INCREASING seeding rates and sowing wheat varieties earlier were identified as strategies for success in a shallow stony soil trial conducted for the past two seasons in the northern Mallee.
Supported by Wunkar Agricultural Bureau and funded by the SA Murray-Darling Basin Natural Resources Management board and the National Landcare Program, Loxton-based agronomist Chris McDonough conducted the trial on Wunkar farmer Peter Heinrich’s property.
Mr McDonough said the trial’s purpose was to evaluate management strategies that growers could utilise on shallow stony soil areas, such as seeding times, seeding rates and targeting short versus mid-season varieties, to maximise yields and minimise risk in seasons with higher moisture stress.
“Shallow stony soils are a large percentage of SA cropping soils and it has low plant available water holding capacity. This means that crops and pastures are highly vulnerable to periods of moisture stress throughout the growing season,” Mr McDonough said.
The trial sites were sown with early wheat variety Emu Rock, and later maturing wheat varieties Yitpi in 2016 and Estoc in 2017.
In 2016, trial areas were sown on May 12 and May 27, and in 2017 wheat varieties were sown on May 20 and July 7, because of the late season opening rainfall.
Mr McDonough said it was previously thought that a lower number of plants a square metre on stony soils would result in reduced soil water demand from crops, and preserve more moisture into spring when the soil type was most vulnerable to moisture deficit.

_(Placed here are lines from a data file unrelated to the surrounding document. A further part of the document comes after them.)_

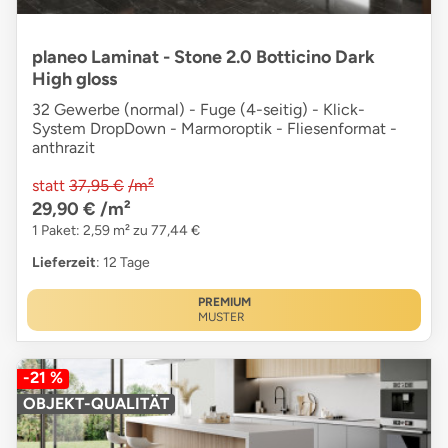
planeo Laminat - Stone 2.0 Botticino Dark
High gloss
32 Gewerbe (normal) - Fuge (4-seitig) - Klick-
System DropDown - Marmoroptik - Fliesenformat -
anthrazit
statt
37,95 €
/m²
29,90 €
/m²
1 Paket: 2,59 m² zu 77,44 €
Lieferzeit
: 12 Tage
PREMIUM
MUSTER
-21 %
OBJEKT-QUALITÄT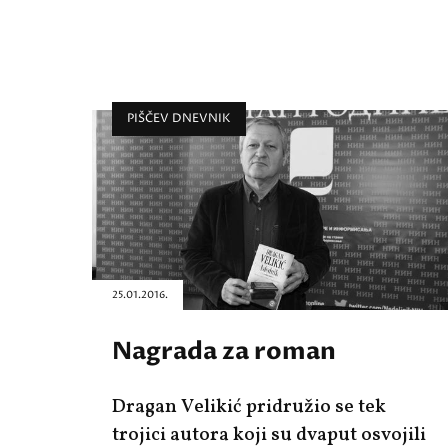
PIŠČEV DNEVNIK
25.01.2016.
Nagrada za roman
Dragan Velikić pridružio se tek
trojici autora koji su dvaput osvojili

But the trial found plots sown at a lower seeding rate of 40 kilograms a hectare to 50kg/ha compensated by growing more tillers, leading to a similar level of stems and heads as the higher seeding rate plots going into spring.
“In the wet 2016 season, the higher seeding rate plots averaged 10 per cent higher yielding,” Mr McDonough said.
“The dry finish in 2017 led to higher head abortion in the low seeding rate plots and the plots with a higher seeding rate, at 60-75kg/ha, had more primary stems with fuller heads, and less tillers,” he said.
Increased salt levels revealed
Third-generation farmer Peter Heinrich, Wunkar, has battled the challenges of cropping on shallow stony soil for more than 30 years, so was eager to help conduct a trial on his property to find solutions.
Mr Heinrich said there had been limited research conducted on stony soils in low rainfall regions receiving less than 300 millimetres a year.
Mr Heinrich is a conventional farmer and crops about 2600 hectares, and also runs 1400 Merino ewes.
“We sow at about 55 kilograms a hectare to 60kg/ha but the higher sowing rate in the trial was at about 70kg/ha and that is just too high for us because of the risk,” he said.
The trial area also exhibited large bare patches that did not grow any crop during the two seasons.
Soil tests revealed that these patches had up to five times the salinity levels in the top 10 centimetres of soil when compared with the surrounding crop growing areas.